→ PROBLEM DESCRIPTION
Output the data below exactly, down to the last character.

→ EXERCISE DATA
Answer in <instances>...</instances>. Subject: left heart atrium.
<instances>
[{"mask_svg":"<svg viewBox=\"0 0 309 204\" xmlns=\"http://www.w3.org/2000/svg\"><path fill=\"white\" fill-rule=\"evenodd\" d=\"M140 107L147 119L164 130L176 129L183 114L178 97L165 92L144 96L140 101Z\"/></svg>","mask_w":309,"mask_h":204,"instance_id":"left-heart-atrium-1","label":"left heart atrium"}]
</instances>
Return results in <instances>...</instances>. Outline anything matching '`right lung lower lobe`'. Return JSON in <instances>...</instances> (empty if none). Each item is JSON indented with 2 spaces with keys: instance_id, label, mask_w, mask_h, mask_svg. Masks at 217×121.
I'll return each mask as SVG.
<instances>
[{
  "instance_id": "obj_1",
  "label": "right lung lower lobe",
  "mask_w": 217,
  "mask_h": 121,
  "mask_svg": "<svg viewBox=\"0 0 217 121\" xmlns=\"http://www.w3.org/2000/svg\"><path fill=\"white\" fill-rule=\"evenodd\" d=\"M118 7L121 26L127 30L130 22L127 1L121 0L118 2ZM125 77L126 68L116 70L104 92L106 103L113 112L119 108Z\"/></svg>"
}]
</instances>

→ RESULT OF THE EXERCISE
Answer in <instances>...</instances>. Subject: left heart atrium.
<instances>
[{"mask_svg":"<svg viewBox=\"0 0 309 204\" xmlns=\"http://www.w3.org/2000/svg\"><path fill=\"white\" fill-rule=\"evenodd\" d=\"M140 107L147 119L164 130L176 129L183 114L178 97L165 92L144 96L140 101Z\"/></svg>","mask_w":309,"mask_h":204,"instance_id":"left-heart-atrium-1","label":"left heart atrium"}]
</instances>
Return results in <instances>...</instances>. Outline anything matching '`right lung lower lobe`'. Return JSON in <instances>...</instances> (empty if none). Each item is JSON indented with 2 spaces with keys: instance_id, label, mask_w, mask_h, mask_svg. Masks at 217×121.
I'll return each mask as SVG.
<instances>
[{
  "instance_id": "obj_1",
  "label": "right lung lower lobe",
  "mask_w": 217,
  "mask_h": 121,
  "mask_svg": "<svg viewBox=\"0 0 217 121\" xmlns=\"http://www.w3.org/2000/svg\"><path fill=\"white\" fill-rule=\"evenodd\" d=\"M118 7L121 26L127 30L130 22L127 1L121 0L118 2ZM125 77L126 68L116 70L104 92L106 103L113 112L119 108Z\"/></svg>"
}]
</instances>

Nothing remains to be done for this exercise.